An inflammatory report insinuating that the Federal Emergency Management Agency manipulated the National Flood Insurance Program to bilk money from the public has unleashed a torrent of responses from floodplain and emergency managers across the country.

The NBC Nightly News segment “FEMA Forcing Homeowners to Buy Unnecessary Flood Insurance,” aired as part of an ongoing series called, “The Fleecing of America.” The nearly three-minute piece—which, ironically, hit the airwaves during National Flood Safety Awareness Week—focuses on a South Los Angeles resident who felt his neighborhood was unfairly included in a floodplain when to FEMA updated its 30-year-old flood insurance rate maps. The resident, Isaac Robinson, successfully argued that his neighborhood should not be included and is not required to purchase flood insurance.

At issue isn’t whether FEMA sometimes erroneously designates rate areas, but the damage done by a national news agency perpetuating the myth that flood insurance is not only unnecessary, but used as a scam to fatten government coffers.

“The segment depicted homeowners as “victims” when they had to buy flood insurance because they live in an area where they had lived for 40 years but have not experienced a flood,” wrote Larry Larson, executive director of the Association of State Floodplain Managers. “In reality, those homeowners live in or near a mapped flood zone and face a very real risk of flooding. The impression left was that it is okay to ignore one’s flood risk.”

Larson’s letter is one of a collection of letters sent to NBC by flood officials angry at what they see as irresponsible and mendacious reporting.
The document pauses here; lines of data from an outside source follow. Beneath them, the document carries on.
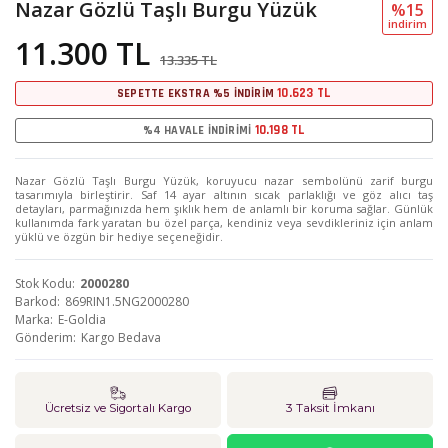
Nazar Gözlü Taşlı Burgu Yüzük
%15
i̇ndi̇ri̇m
11.300 TL
13.335 TL
10.623 TL
SEPETTE EKSTRA %5 İNDİRİM
10.198 TL
%4 HAVALE İNDİRİMİ
Nazar Gözlü Taşlı Burgu Yüzük, koruyucu nazar sembolünü zarif burgu
tasarımıyla birleştirir. Saf 14 ayar altının sıcak parlaklığı ve göz alıcı taş
detayları, parmağınızda hem şıklık hem de anlamlı bir koruma sağlar. Günlük
kullanımda fark yaratan bu özel parça, kendiniz veya sevdikleriniz için anlam
yüklü ve özgün bir hediye seçeneğidir.
Stok Kodu
2000280
Barkod
869RIN1.5NG2000280
Marka
E-Goldia
Gönderim
Kargo Bedava
Ücretsiz ve Sigortalı Kargo
3 Taksit İmkanı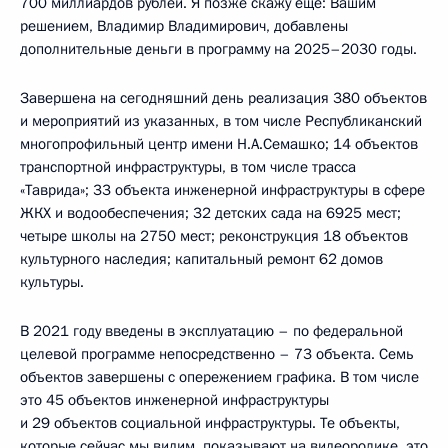
700 миллиардов рублей. Я позже скажу ещё: Вашим
решением, Владимир Владимирович, добавлены
дополнительные деньги в программу на 2025–2030 годы.
Завершена на сегодняшний день реализация 380 объектов
и мероприятий из указанных, в том числе Республиканский
многопрофильный центр имени Н.А.Семашко; 14 объектов
транспортной инфраструктуры, в том числе трасса
«Таврида»; 33 объекта инженерной инфраструктуры в сфере
ЖКХ и водообеспечения; 32 детских сада на 6925 мест;
четыре школы на 2750 мест; реконструкция 18 объектов
культурного наследия; капитальный ремонт 62 домов
культуры.
В 2021 году введены в эксплуатацию – по федеральной
целевой программе непосредственно – 73 объекта. Семь
объектов завершены с опережением графика. В том числе
это 45 объектов инженерной инфраструктуры
и 29 объектов социальной инфраструктуры. Те объекты,
которые сейчас мы видим, показывают на видеоролике, это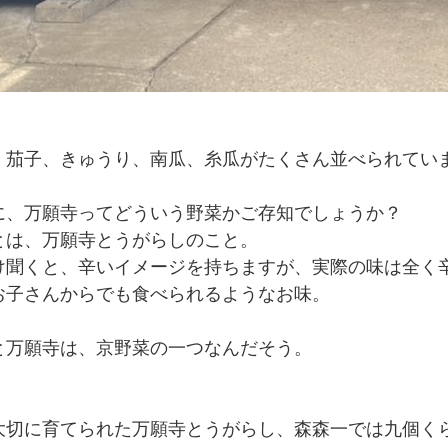
、茄子、きゅうり、南瓜、糸瓜がたくさん並べられてい
に、万願寺ってどういう野菜かご存知でしょうか？
とは、万願寺とうがらしのこと。
け聞くと、辛いイメージを持ちますが、実際の味は全く
お子さんからでも食べられるようなお味。
と万願寺は、京野菜の一つなんだそう。
大切に育てられた万願寺とうがらし、森森一では九個くら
“Just as there is a 26% chance that a home will flood over a typical 30-year mortgage, there is only a 9% chance that it will burn during that same timeframe. Surely NBC would not air a segment that advocates that people not carry fire insurance?” wrote Mississippi Emergency Management Agency NFIP Coordinator Al Goodman. “A national news organization should exist to educate its viewers concerning the facts and not as a 'got you' form of entertainment.”

The “got yous” of the piece include correspondent George Lewis ominously asking if FEMA is “trying to balance the books by soaking the public?” and claiming a local TV station “actually got a FEMA engineer to admit the maps were faulty.” In a particularly spurious display, Lewis stands a few feet from Robinson, with an insurance rate zone line purportedly between them.
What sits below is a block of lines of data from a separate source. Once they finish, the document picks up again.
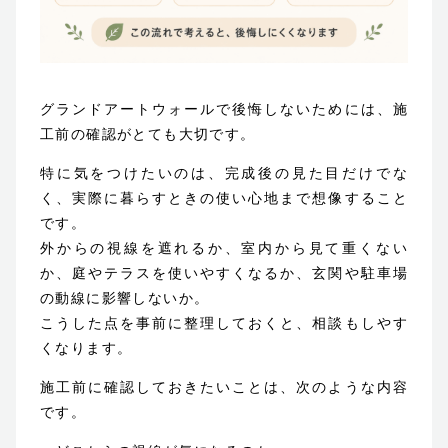
グランドアートウォールで後悔しないためには、施
工前の確認がとても大切です。
特に気をつけたいのは、完成後の見た目だけでな
く、実際に暮らすときの使い心地まで想像すること
です。
外からの視線を遮れるか、室内から見て重くない
か、庭やテラスを使いやすくなるか、玄関や駐車場
の動線に影響しないか。
こうした点を事前に整理しておくと、相談もしやす
くなります。
施工前に確認しておきたいことは、次のような内容
です。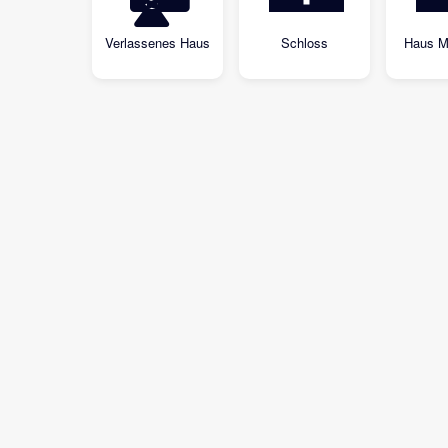
Verlassenes Haus
Schloss
Haus M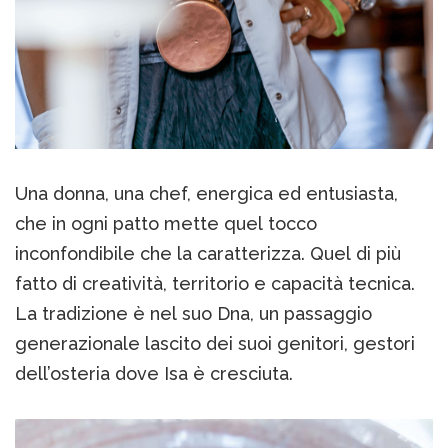
Una donna, una chef, energica ed entusiasta,
che in ogni patto mette quel tocco
inconfondibile che la caratterizza. Quel di più
fatto di creatività, territorio e capacità tecnica.
La tradizione è nel suo Dna, un passaggio
generazionale lascito dei suoi genitori, gestori
dell’osteria dove Isa è cresciuta.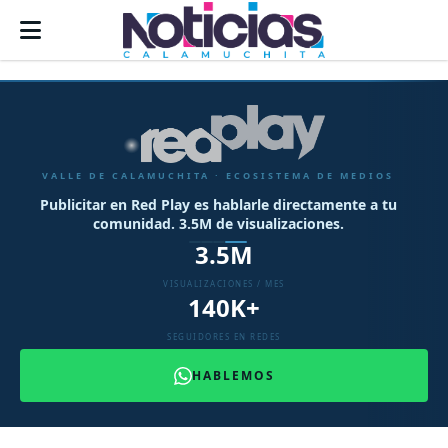
VALLE DE CALAMUCHITA · ECOSISTEMA DE MEDIOS
Somos el ecosistema de medios más grande y completo
del Valle de Calamuchita.
3.5M
VISUALIZACIONES / MES
140K+
SEGUIDORES EN REDES
HABLEMOS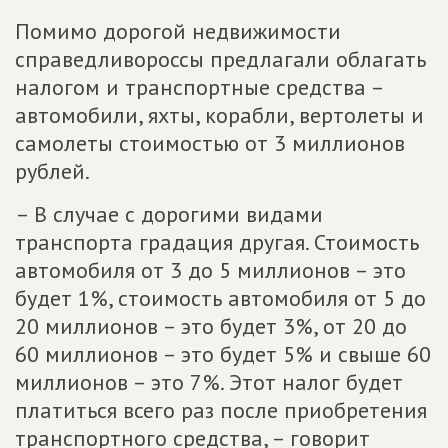
Помимо дорогой недвижимости
справедливороссы предлагали облагать
налогом и транспортные средства –
автомобили, яхты, корабли, вертолеты и
самолеты стоимостью от 3 миллионов
рублей.
– В случае с дорогими видами
транспорта градация другая. Стоимость
автомобиля от 3 до 5 миллионов – это
будет 1%, стоимость автомобиля от 5 до
20 миллионов – это будет 3%, от 20 до
60 миллионов – это будет 5% и свыше 60
миллионов – это 7%. Этот налог будет
платиться всего раз после приобретения
транспортного средства, – говорит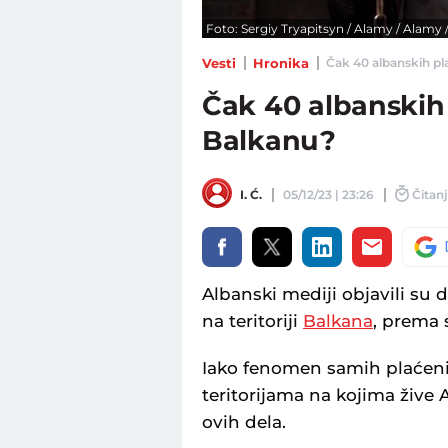
Foto: Sergiy Tryapitsyn / Alamy / Alamy 
Vesti
Hronika
Čak 40 albanskih pla
Čak 40 albanskih
Balkanu?
I. Ć.
05/12/23 | 23:26
Čitanj
Albanski mediji objavili su
na teritoriji
Balkana
, prema
Iako fenomen samih plaćenih
teritorijama na kojima žive 
ovih dela.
“So the water is supposed to magically stop at some point here on this line?” Lewis asks.

“Of course floods do not magically stop at any line on a map,” Larson writes. “Please know this—updated flood hazard maps do not put people in the floodplain, nature and construction do that. Maps just show them that they are at risk.”
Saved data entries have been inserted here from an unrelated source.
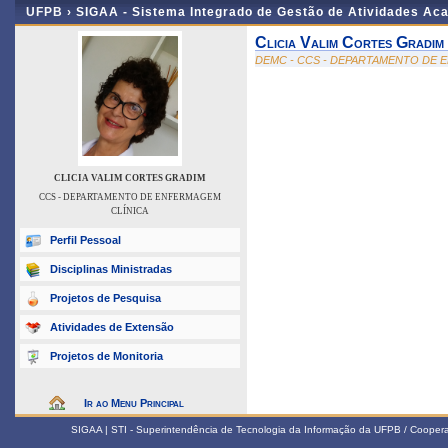
UFPB ›
SIGAA - Sistema Integrado de Gestão de Atividades Ac
Clicia Valim Cortes Gradim
DEMC - CCS - DEPARTAMENTO DE 
CLICIA VALIM CORTES GRADIM
CCS - DEPARTAMENTO DE ENFERMAGEM
CLÍNICA
Perfil Pessoal
Disciplinas Ministradas
Projetos de Pesquisa
Atividades de Extensão
Projetos de Monitoria
Ir ao Menu Principal
SIGAA | STI - Superintendência de Tecnologia da Informação da UFPB / Coope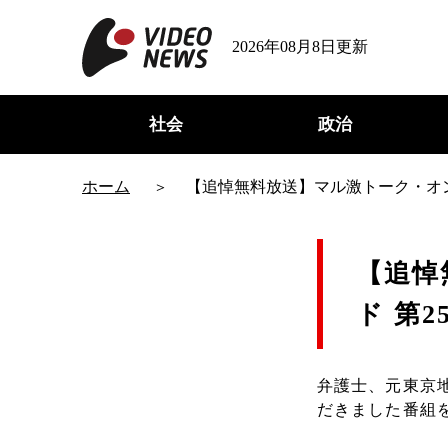
2026年08月8日更新
社会
政治
ホーム
【追悼無料放送】マル激トーク・オン
【追悼
ド 第2
弁護士、元東京
だきました番組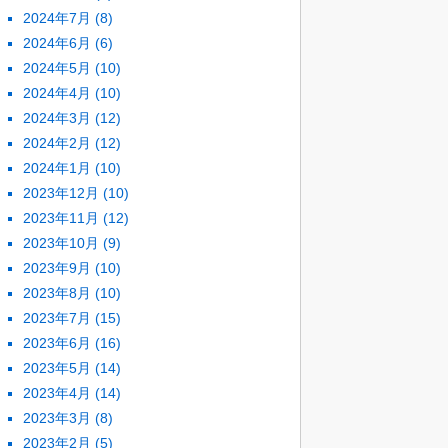
2024年7月
(8)
2024年6月
(6)
2024年5月
(10)
2024年4月
(10)
2024年3月
(12)
2024年2月
(12)
2024年1月
(10)
2023年12月
(10)
2023年11月
(12)
2023年10月
(9)
2023年9月
(10)
2023年8月
(10)
2023年7月
(15)
2023年6月
(16)
2023年5月
(14)
2023年4月
(14)
2023年3月
(8)
2023年2月
(5)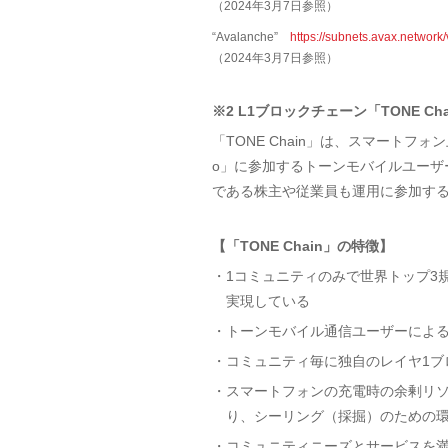
（2024年3月7日参照）
“Avalanche”
https://subnets.avax.network/
（2024年3月7日参照）
※2 L1ブロックチェーン「TONE Cha
「TONE Chain」は、スマートフォ
o」に参加するトーンモバイルユーザ
である株主や従業員も運用に参加す
【「TONE Chain」の特徴】
・1コミュニティのみで世界トップ3
実現している
・トーンモバイル通信ユーザーによる
・コミュニティ毎に独自のレイヤ1ブ
・スマートフォンの充電時の余剰リ
り、シーリング（採掘）のための
・コミュニティニーズとサービスを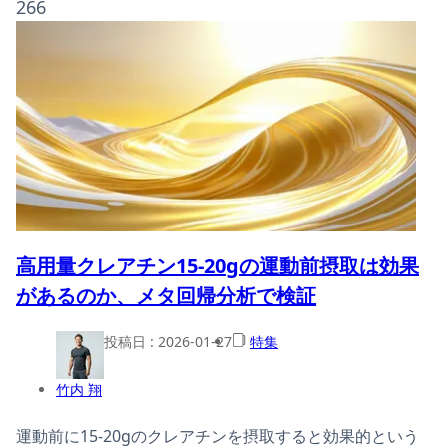
266
高用量クレアチン15-20gの運動前摂取は効果
があるのか、メタ回帰分析で検証
投稿日 :
2026-01-27
特集
竹内 翔
運動前に15-20gのクレアチンを摂取すると効果的という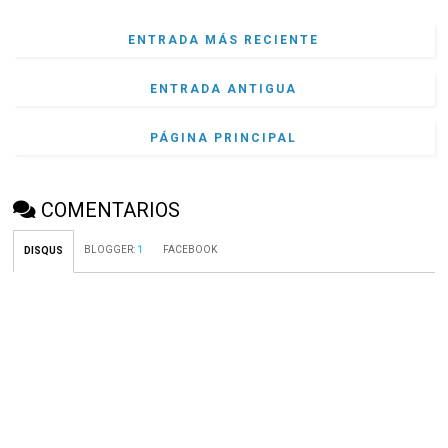
ENTRADA MÁS RECIENTE
ENTRADA ANTIGUA
PÁGINA PRINCIPAL
COMENTARIOS
BLOGGER
:
1
FACEBOOK
DISQUS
Although the Nightly News coverage might be sensational, the organization is far from the first to claim changes to NFIP designations are a response to budget cuts and the strain of responding to Hurricane Katrina.

“I think we’re paying for Katrina,” Cathy Vashey, whose home was designated in a floodplain in September, told the New York Times. “I think FEMA needs the money and they want us to pay for all the money they spent for the other emergency.”

The conclusion might seem logical to homeowners hard-pressed to find the extra cash for flood insurance, but the culprit is actually a $1 billion project aimed at remapping insurance rate zones based on better geographical information, changes to built environments, and new ground surveys, according to the Times article.

Sometimes risk areas are eliminated from the maps, which determine zones that have a one percent or more chance of serious flooding in any one year. Sometime areas are expanded or added—and that’s not always a bad thing, as some Massachusetts residents living in a newly designated floodplain learned after a severe storm last week.

“All of a sudden, I’m thinking, ‘How ironic,’’’ Cambridge resident Ellen Pridham told the Boston Globe. “Everything is destroyed.’’

The situation points to the flipside of the NBC story and one nearly every flood official pointed out—the NFIP exists to protect people. Not only homeowners who could loose everything in a catastrophe, but federal taxpayers as well.

The major reason federal taxpayers pay billions of dollars each year for disaster relief is because those who live at risk of natural hazards (earthquakes, wildfires, wind, and predominately floods) do not insure themselves against these natural hazards,” Larson writes. “In essence, encouraging homeowners who do not insure themselves against natural hazards results in development in high risk areas that must subsidized by all federal taxpayers. That is the real Fleecing of America!”